Can someone clarify me on claiming partner's points.

My husband received ACS positive letter on SOL code and I received ACS positive letter on CSOL code.
I have cleared my competent english and Im younger than 50 years.
Can he claim partner's points?

I read this in immigration portal 
Partner skills
Evidence that at the time you were invited to apply for this visa, your partner:
was under 50 years of age; and
had at least Competent English; and
had a suitable skills assessment from the relevant assessing authority for their nominated occupation (which must be on the same skilled occupations list as your nominated occupation).



We both have completed engineering and working in IT. Does SOL and CSOL play a role on claiming partner points?

Kelly


----------



## Philips83 (Aug 18, 2016)

Please also help me with my point in Partner Skills, 
My wife is the main applicant and she expect to get 65 pts for accountant general and I think it is not enough for Visa 189, therefore I want to be assessed for the Partner skills, however, my qualifications are below:
1. Bachelor Degree on Accounting in Vietnam
2. Completed Fundamental (first 10 papers) of ACCA
3. MBA – Shidler College of Business – University of Hawaii
4. IELTS 6.0

Please advise whether with that information, can I get the positive assessment from CPA for 5 Partner Skill point.

Thank you very much


----------



## kingofnowhere (Feb 13, 2015)

Kelly Annie said:


> Hi,
> 
> Can someone clarify me on claiming partner's points.
> 
> ...


yes he can claim 5 partner points.
While lodging EOI for the main applicant make sure to add the partner details as well.


----------



## Kelly Annie (Aug 18, 2016)

kingofnowhere said:


> yes he can claim 5 partner points.
> While lodging EOI for the main applicant make sure to add the partner details as well.
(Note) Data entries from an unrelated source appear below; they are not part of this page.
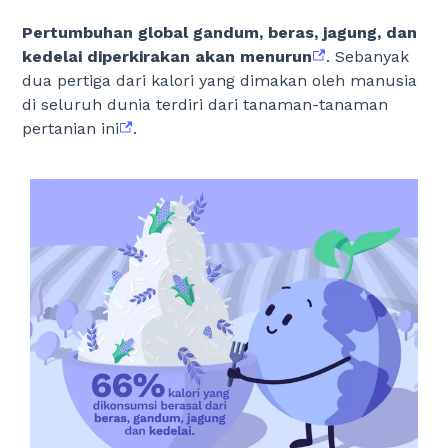
Pertumbuhan global gandum, beras, jagung, dan
kedelai diperkirakan akan menurun
. Sebanyak
dua pertiga dari kalori yang dimakan oleh manusia
di seluruh dunia terdiri dari tanaman-tanaman
pertanian ini
.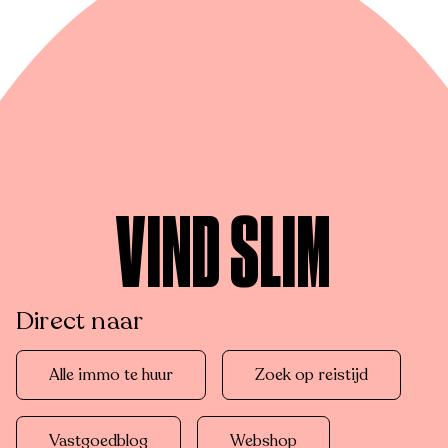
VIND SLIM
Direct naar
Alle immo te huur
Zoek op reistijd
Vastgoedblog
Webshop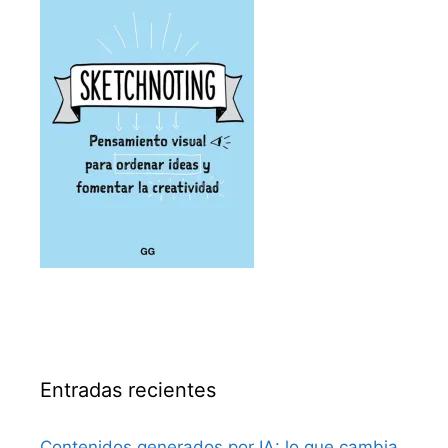
Entradas recientes
Contenidos generados por IA: lo que cambia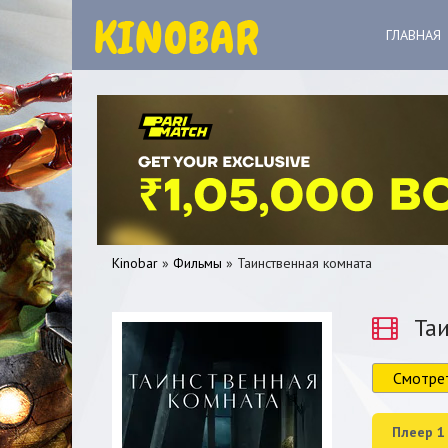
ГЛАВНАЯ
Kinobar
»
Фильмы
» Таинственная комната
Таи
Смотре
0
1
2
3
4
5
Плеер 1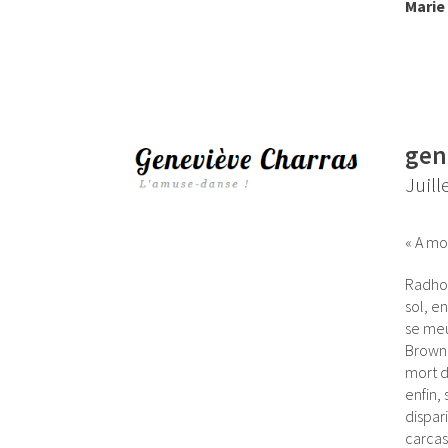
Marie 
gen
Juill
« A mo
Radhou
sol, e
se meu
Brown,
mort d
enfin,
dispar
carcas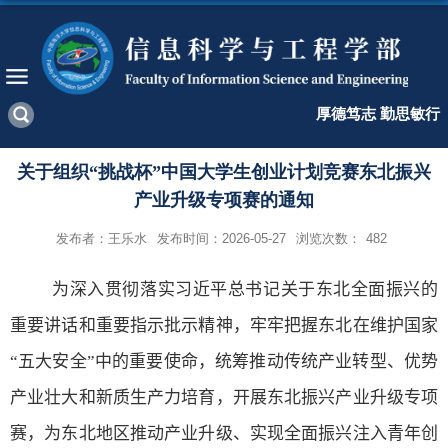
厚德笃志 勤思敏行
关于组织“挑战杯”中国大学生创业计划竞赛东北振兴
产业升级专项赛的通知
发布者：王乐水
发布时间：2026-05-27
浏览次数：
482
为深入贯彻落实习近平总书记关于东北全面振兴的
重要讲话和重要指示批示精神，牢牢把握东北在维护国家
“五大安全”中的重要使命，统筹推动传统产业转型、优势
产业壮大和新质生产力培育，开展东北振兴产业升级专项
赛，为东北地区推动产业升级、实现全面振兴注入青年创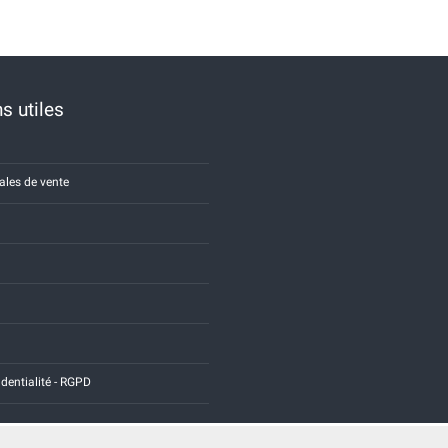
s utiles
ales de vente
identialité - RGPD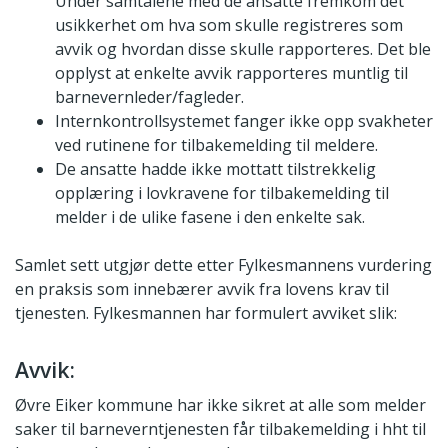
Under samtalene med de ansatte fremkom det
usikkerhet om hva som skulle registreres som
avvik og hvordan disse skulle rapporteres. Det ble
opplyst at enkelte avvik rapporteres muntlig til
barnevernleder/fagleder.
Internkontrollsystemet fanger ikke opp svakheter
ved rutinene for tilbakemelding til meldere.
De ansatte hadde ikke mottatt tilstrekkelig
opplæring i lovkravene for tilbakemelding til
melder i de ulike fasene i den enkelte sak.
Samlet sett utgjør dette etter Fylkesmannens vurdering
en praksis som innebærer avvik fra lovens krav til
tjenesten. Fylkesmannen har formulert avviket slik:
Avvik:
Øvre Eiker kommune har ikke sikret at alle som melder
saker til barneverntjenesten får tilbakemelding i hht til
My agent have submitted EOI for Visa 190 and he says for Visa 189 the skills should be same, and so we are not eligible to claim the Partner points.


----------



## Maggie-May24 (May 19, 2015)

Kelly Annie said:


> Hi,
> 
> Can someone clarify me on claiming partner's points.
> 
> ...


If he's applying for a 189 visa, then no he cannot claim partner points since your occupation isn't also on the SOL. If he's applying for a 190 visa, then I think he can claim partner points - as I understand it, all occupation on the SOL are also assumed to be on the CSOL.


----------



## Maggie-May24 (May 19, 2015)

Philips83 said:


> Please also help me with my point in Partner Skills,
> My wife is the main applicant and she expect to get 65 pts for accountant general and I think it is not enough for Visa 189, therefore I want to be assessed for the Partner skills, however, my qualifications are below:
> 1. Bachelor Degree on Accounting in Vietnam
> 2. Completed Fundamental (first 10 papers) of ACCA
> ...


You should refer to the information CPA publishes on their website. No, you will not get a positive skills assessment since you need 7.0 in each component of the IELTS Academic test (or the equivalent scores in one of the other English tests). Whether your education qualifications are sufficient, I have no idea - you'd need to refer to the CPA website.

P.S. It's not considered polite to "hijack" someone else's thread before their question has been answered.


----------



## Kelly Annie (Aug 18, 2016)

Thanks Maggie-May24. Yes you are correct.

For visa 189 - Applicant with SOL cannot claim points from the partner with CSOL. ie the applicant and the co applicant should be under SOL.
For visa 190 - SOL or CSOL doesn't matter. The applicant can claim partner points.

Confirmed with the immigration support people.

Kelly.


----------



## Rosa12 (Oct 26, 2016)

Kelly Annie said:


> Thanks Maggie-May24. Yes you are correct.
> 
> For visa 189 - Applicant with SOL cannot claim points from the partner with CSOL. ie the applicant and the co applicant should be under SOL.
> For visa 190 - SOL or CSOL doesn't matter. The applicant can claim partner points.
> ...


Yes, this one is correct.


----------



## lucid2010 (Jan 13, 2016)

*55 points to apply 190 or 189*

Hi I am new here but can you please help me out guys.

I have an ACS assessment (RPL route minus 6yrs and the employment after Jan 2014 considered to equate for my role and I can count 5 points for now March 2017) under SOL and recently pass PTE so my qualifications are Age - 25, Bachelor - 15, Work - 5, PTE - 10 Total of 55. I will pass an EOI to under 190.

My partner is in AU with 457 (Software Tester) visa under CSOL. If she will get assessed to ACS. Can she be assesed as Software Engineer? We would have to figure it out so it will either be she will be the one applying for PR and I as dependent or I would pass.
Age - 30, Bachelor - 15 , IELTS - otw , Year of relevant work - 5

If we lodge partner points does it mean we need to pass EOI each under 190/189 visa or just one applicant will do.

Thank you all for your support. I know its long but I appreciate any reply


----------